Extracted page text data
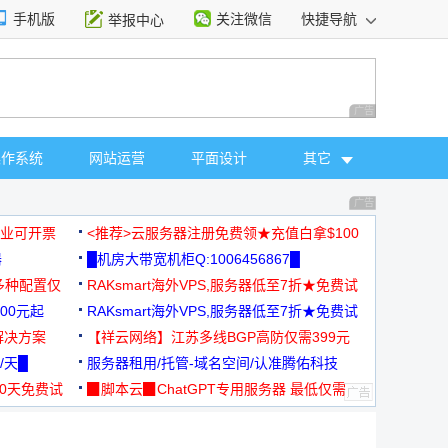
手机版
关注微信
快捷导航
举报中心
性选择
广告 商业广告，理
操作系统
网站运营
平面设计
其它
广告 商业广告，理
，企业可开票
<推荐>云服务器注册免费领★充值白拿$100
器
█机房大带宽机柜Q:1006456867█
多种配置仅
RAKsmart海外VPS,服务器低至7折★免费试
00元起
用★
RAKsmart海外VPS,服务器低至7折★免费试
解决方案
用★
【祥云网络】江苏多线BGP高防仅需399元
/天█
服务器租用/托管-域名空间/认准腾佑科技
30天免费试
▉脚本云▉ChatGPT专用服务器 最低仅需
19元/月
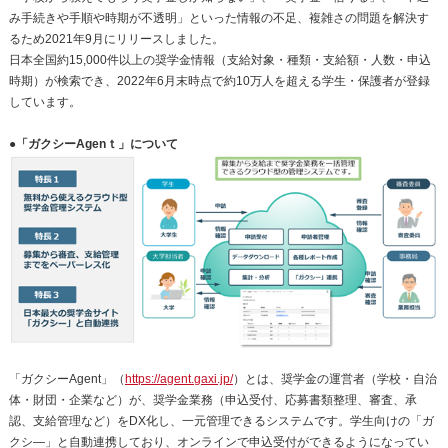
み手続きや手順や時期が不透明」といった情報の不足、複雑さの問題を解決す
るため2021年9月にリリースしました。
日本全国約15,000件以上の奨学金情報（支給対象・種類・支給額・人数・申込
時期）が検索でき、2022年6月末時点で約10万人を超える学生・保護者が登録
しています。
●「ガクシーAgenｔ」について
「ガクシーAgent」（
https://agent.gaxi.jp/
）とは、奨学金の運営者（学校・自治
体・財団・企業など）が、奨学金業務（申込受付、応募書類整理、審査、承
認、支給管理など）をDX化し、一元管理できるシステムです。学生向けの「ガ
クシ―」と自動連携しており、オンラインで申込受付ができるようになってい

Brief
The records above, minus their pictures, are to be returned verbatim.

Output below
手机版
关注微信
快捷导航
举报中心
性选择
广告 商业广告，理
操作系统
网站运营
平面设计
其它
广告 商业广告，理
，企业可开票
<推荐>云服务器注册免费领★充值白拿$100
器
█机房大带宽机柜Q:1006456867█
多种配置仅
RAKsmart海外VPS,服务器低至7折★免费试
00元起
用★
RAKsmart海外VPS,服务器低至7折★免费试
解决方案
用★
【祥云网络】江苏多线BGP高防仅需399元
/天█
服务器租用/托管-域名空间/认准腾佑科技
30天免费试
▉脚本云▉ChatGPT专用服务器 最低仅需
19元/月
み手続きや手順や時期が不透明」といった情報の不足、複雑さの問題を解決す
るため2021年9月にリリースしました。
日本全国約15,000件以上の奨学金情報（支給対象・種類・支給額・人数・申込
時期）が検索でき、2022年6月末時点で約10万人を超える学生・保護者が登録
しています。
●「ガクシーAgenｔ」について
「ガクシーAgent」（
https://agent.gaxi.jp/
）とは、奨学金の運営者（学校・自治
体・財団・企業など）が、奨学金業務（申込受付、応募書類整理、審査、承
認、支給管理など）をDX化し、一元管理できるシステムです。学生向けの「ガ
クシ―」と自動連携しており、オンラインで申込受付ができるようになってい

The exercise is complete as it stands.